Tener acceso y aprobar unas oposiciones para auxilio judicial es una labor ardua que puede costar mucho tiempo conseguir e incluso muchas personas dejan de probarlo. Por todo eso, es una determinación que implica muchas horas de estudio, de formación, de esfuerzo y, además, azar, con lo que debe ser una determinación muy pensada.
Todo aquel que se haya hecho el planteo de presentarse a una oposición, ha tenido que meditar los pros y los contras que tiene ser empleado del estado o simplemente estudiar para tal fin.
Si el opositor se inclina por conjugar las oposiciones con un trabajo, su vida social todavía se ve más afectada.

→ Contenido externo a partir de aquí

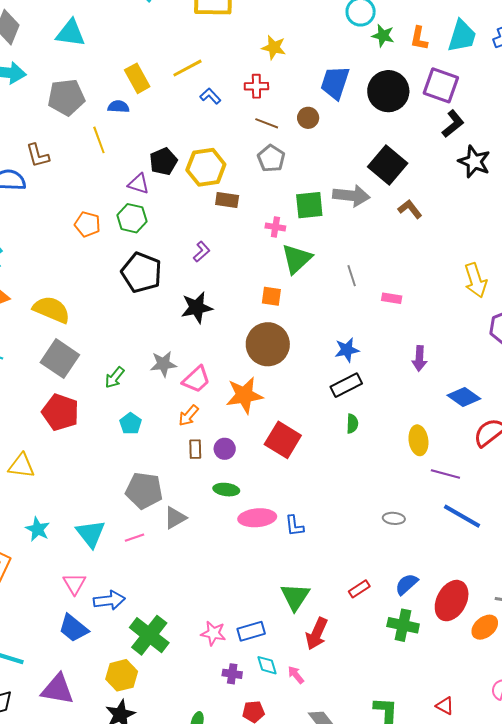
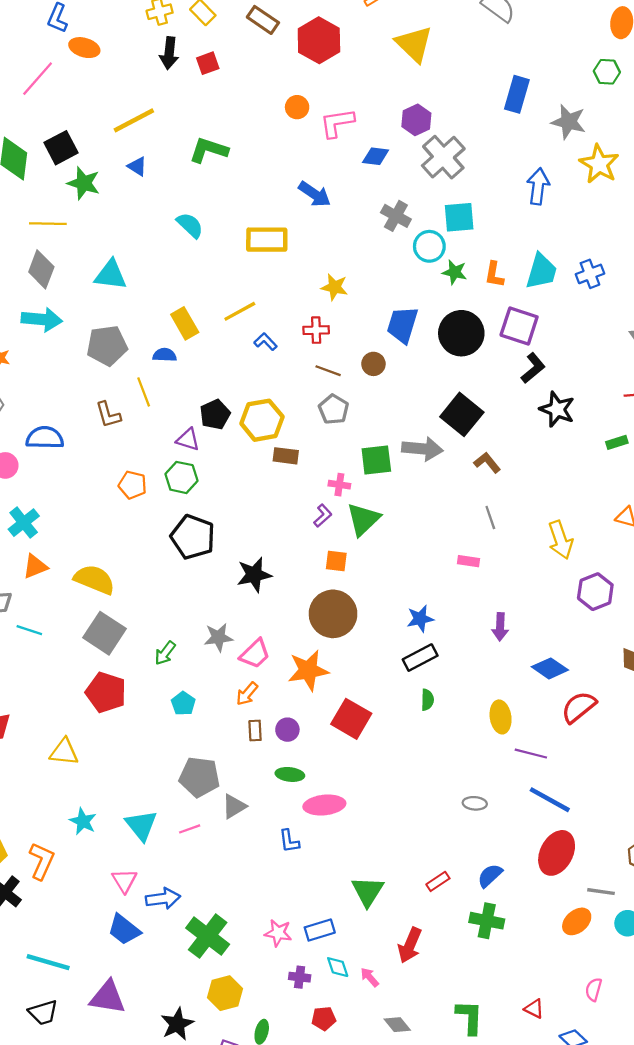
brown L-shape: (38, 155) -> (108, 415), moved
purple L-shape: (202, 252) -> (323, 516), moved
gray line: (352, 276) -> (490, 518), moved
blue L-shape: (294, 526) -> (289, 841), moved
red ellipse: (452, 601) -> (557, 853), moved
red arrow: (317, 634) -> (410, 945), moved
yellow hexagon: (122, 675) -> (225, 993), moved

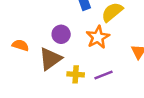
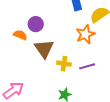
purple circle: (61, 34) -> (36, 24), moved
brown triangle: (50, 59) -> (44, 49), turned -35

Hay que hacer esfuerzos económicos por ejemplo, debes definir si vas a estudiar sólo o con el apoyo de una academia y estar decidido a pagar por tu educación, pensando en tales pagos como una inversión de futuro.
En las oposiciones que cuentan con pruebas físicas, es preciso considerar que más allá de estudiar hay que prepararse también periódicamente para poder aprobarlas, con lo cual el sacrificio es el doble.
Es por ese motivo que cada uno debe definirse por qué clase de oposición va a afrontar porque eso le agregará o no un conjunto de beneficios. Decidir el tipo de cargo y su nivel es fundamental y tiene que ceñirse a los requisitos.